What’s more important in the short term are the ethical considerations. In the healthcare sector we have a duty to provide accurate medical information. It’s baked into policy and regulation, but it’s also at the heart of the businesses themselves. With some notable exceptions the driving goal of pharma is to find new and novel treatments to improve the lives of people. Even for those entities in the business purely for profit maximization, lying about health is a long term losing strategy.
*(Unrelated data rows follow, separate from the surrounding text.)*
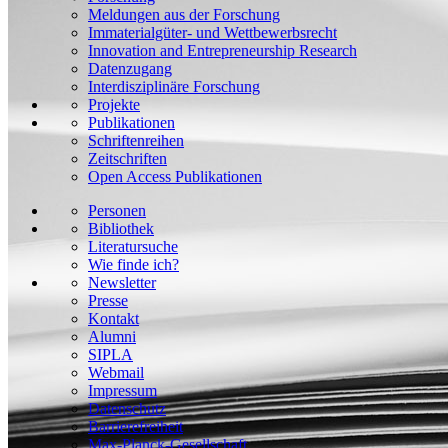
Meldungen aus der Forschung
Immaterialgüter- und Wettbewerbsrecht
Innovation and Entrepreneurship Research
Datenzugang
Interdisziplinäre Forschung
Projekte
Publikationen
Schriftenreihen
Zeitschriften
Open Access Publikationen
Personen
Bibliothek
Literatursuche
Wie finde ich?
Newsletter
Presse
Kontakt
Alumni
SIPLA
Webmail
Impressum
Datenschutz
Barrierefreiheit
Max-Planck-Gesellschaft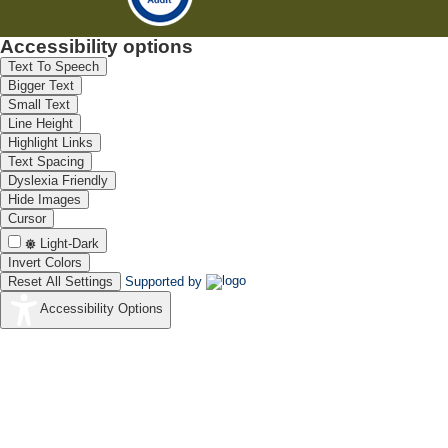
Accessibility options
Text To Speech
Bigger Text
Small Text
Line Height
Highlight Links
Text Spacing
Dyslexia Friendly
Hide Images
Cursor
Light-Dark
Invert Colors
Reset All Settings
Supported by
Accessibility Options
In marketing, our websites and ads must adhere to rigorous guidelines to ensure they are accurate and balanced. Companies have internal medical, regulatory, and legal teams with the mission of ensuring this compliance. The FDA watches the line, ready to issue warnings where companies overstep, or to enter into Corporate Integrity Agreements if they’re especially naughty.

And for these reasons many companies are scared to touch AI. There isn’t complete control over the output of the content. What if something is miscommunicated, or only a claim is presented without fair balance? What type of liability does that create? When will the FDA provide guidance?

In the meantime, misinformation proliferates. In the absence of scientifically accurate information published by a credible source, the vacuum of search will be filled with the loudest voices. That might be the CDC or Mayo Clinic if you’re lucky. It might be reddit if you aren’t.

Pharma has a duty to public health to engage in these channels. The more medically accurate information we can push into the world, the more likely these LLMs will train answers upon it. That could mean lives saved, injuries prevented, and a growing culture of misinformation brought back on track in some small way.

Marketing considerations aside–and there will be plenty of those as well–we cannot wait to engage in these spaces, whether through structured data, or content optimized for AI (bulleted lists, clear hierarchy, FAQs).

In summary, AI is making a big change in how search engines work, moving away from traditional keyword searches to smart systems that understand what users really mean, personalize results, and adapt to new ways of searching. This shift makes the web experience easier and more efficient, but it also comes with responsibilities. In areas like healthcare and pharmaceuticals, there is an ethical duty to ensure that AI and large language models receive accurate, trustworthy information, so users can make safe and informed decisions.